第6話


「ただいま」


「おかえり」


 アパートに戻ると、早瀬川は、Tシャツ一枚のしどけない姿をしていた。裾から伸びた、剥き出しの太腿が眩しい。シャワー借りたよ、の声に頷いて隣に座る。

 濡れた髪から、ふわりと石鹸の香りがした。泊まりのとき、早瀬川はいつも石鹸を持参する。こだわりがあるのかもしれない。

 実際、彼女の髪はとても綺麗だ。背中まで届く黒髪は、光に透けると、うっすら琥珀に似た色になる。染めた色が抜けかけた、私のブリン髪とはモノが違う。

 ぼうっと見ていると、酎ハイの缶を渡された。何か誤解されたらしい。


「で?」


「で、とは」


「いや、何なんだい。あの子」


「あー」


 プルタブを持ち上げると、爽快な音がした。一口ずつ、舐めるように呑む。夜風に吹かれて、すっかり酔いは醒めていた。


「はん。まさか君が女子高生を誑かすような輩だったとはね」


「人聞きが悪すぎる」


「じゃあ説明しなよ」


「う」


 はじめは、そのつもりだった。そのためのアルコールで、時間だった。

 彼女は双子の姉の元カノで、私の個人情報を盾に関係を強要してくる犯罪者です。

 いや、「関係を強要」は語弊がある気がする。でもキスされたしな。ハグは……どうだろう。

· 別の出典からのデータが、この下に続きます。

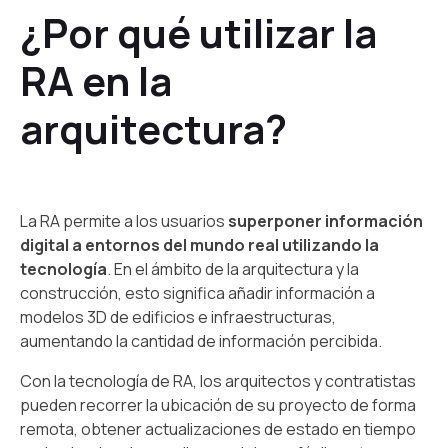
¿Por qué utilizar la
RA en la
arquitectura?
La RA permite a los usuarios
superponer información
digital a entornos del mundo real utilizando la
tecnología
. En el ámbito de la arquitectura y la
construcción, esto significa añadir información a
modelos 3D de edificios e infraestructuras,
aumentando la cantidad de información percibida.
Con la tecnología de RA, los arquitectos y contratistas
pueden recorrer la ubicación de su proyecto de forma
remota, obtener actualizaciones de estado en tiempo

 とにかく、愚痴を聞いてもらうつもりだった。打ち明けて、相談に乗ってもらうつもりでいた。

 でも、今は。

 白頭はこべを悪様に罵るための語彙が、私の中に見当たらない。

 早瀬川は、行動力のある人だ。ありのままを伝えれば、きっと、何がしかのアクションを起こす。多少、強引な手も厭わずに。

 私は本当に、そんな解決を望んでいるのだろうか。

 ちらりと早瀬川の顔色を伺う。誤魔化しや酔ったフリが通じる雰囲気ではなかった。真剣に心配されていることがわかるから、逃げられない。


「一果の元カノ」


 結局、事実の断片を切り取ることにした。

 早瀬川の目が丸くなる。


「一果って、君の双子のお姉さんの?」


「そうだよ」


「元カノ」


 もとかのかぁ、と繰り返す。


「君のお姉さんって、どこの高校だっけ」


「美浜大附属」


「共学じゃん。じゃあ、本物かもな」


「偽物とかあんの?」


「あるよ。私は女子高出身だからね」


 あるのか。あるのかもしれない。本物があれば、偽物だってがあるのが世の常だ。光があれば影がある。映画のごとき真実の愛があるのなら、偽物の恋愛だってあるだろう。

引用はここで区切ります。